Former Interpol Chief Pleads Guilty to Taking Bribes

Meng Hongwei. Photo: Bloomberg
Meng Hongwei. Photo: Bloomberg

The former Interpol President Meng Hongwei pleaded guilty in a Tianjin court to taking 14.46 million yuan ($2.11 million) in bribes, making his first public appearance in months.

Meng, the first Chinese head of the global law enforcement agency, stood trial at Tianjin No. 1 Intermediate People's Court Thursday, months after he came under investigation. He is one of the highest-ranking officials to fall from grace in China’s sweeping campaign to clean up corruption in government and at state-owned enterprises.

Chinese authorities confirmed in October 2018 that Meng was under investigation for allegedly accepting bribes, days after his wife reported he was missing after a return trip to China from Lyon, France, where Interpol is based.

According to the Tianjin court, Meng was accused of taking the bribes between 2005 and 2017, when he was a vice public security minister and the director of the China Coast Guard. Meng used his power to seek personal gain and accepted payoffs in exchange for business and promotion favors, according to the indictment.

Meng pleaded guilty, and the court said it will pronounce sentence at a later date.

The 66-year-old Meng spent more than 40 years in China’s public security system. He was named vice minister of public security in 2004 and took the concurrent posts of deputy director of the State Oceanic Administration and director of the China Coast Guard in 2016.

He was appointed president of Interpol in November 2016 and was scheduled to serve until 2020. Interpol coordinates governments of member countries in searching for missing people and fugitives. However, it has no enforcement power to carry out detentions.

On the same day that China’s National Supervision Commission announced the investigation of Meng on Oct. 7, Interpol said it received Meng’s resignation “with immediate effect.”

In a strongly worded statement issued the following day, China’s Ministry of Public Security said Meng “only had himself to blame” for the investigation and called for the “conscientious use of the legal system to regulate and restrict power.”

Meng’s investigation was part of an effort to “thoroughly purge the poisonous influence of Zhou Yongkang,” the statement said, referring to China’s former top security official, who was put under investigation in 2014 on corruption charges and sentenced to life in prison in 2015.

In late March, the official Xinhua News Agency reported that Meng had been expelled from the Communist Party of China and stripped of his administrative positions.

Meng was alleged to have seriously violated party discipline and was found to have a “twisted” understanding of power that led him to disobey party mandates, take bribes, “squander national assets,” and abuse his power to benefit people including his wife.

Meng’s wife, Gao Ge, also known as Grace Meng, was removed from the top political advisory body in Shandong province in January.

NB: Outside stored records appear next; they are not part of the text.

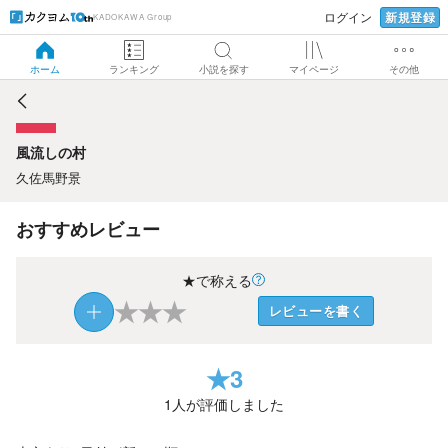
新規登録
ログイン
KADOKAWA Group
風流しの村
ホーム
ランキング
小説を探す
マイページ
その他
風流しの村
久佐馬野景
おすすめレビュー
★で称える
★
★
★
レビューを書く
★
3
1
人が評価しました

Public records showed that Gao was elected a member of the Shandong Committee of the Chinese People’s Political Consultative Conference in 2013 and 2018.

Sources close to the matter told Caixin that Gao in 2011 was appointed the deputy chief of the China National Democratic Construction Association’s committee in Qingdao, Shandong province, with “backing from the provincial government.” The National Democratic Construction Association is one of the eight legally recognized political parties in China.

In addition to the political titles, Gao, with an economics doctoral degree from Peking University, is also a former independent director of Bank of Beijing Co., Ltd., a former vice president of Shandong-based trading company Hiking Group Co. and a current board member of state-owned Shandong Luxin Investment Holdings Group Co., business registration records show.

She held senior management positions in other companies including China Taiping Insurance Group, Yinhua Fund Management Co. and Hi Sun Technology (China) Ltd. It is unclear about Gao’s whereabouts.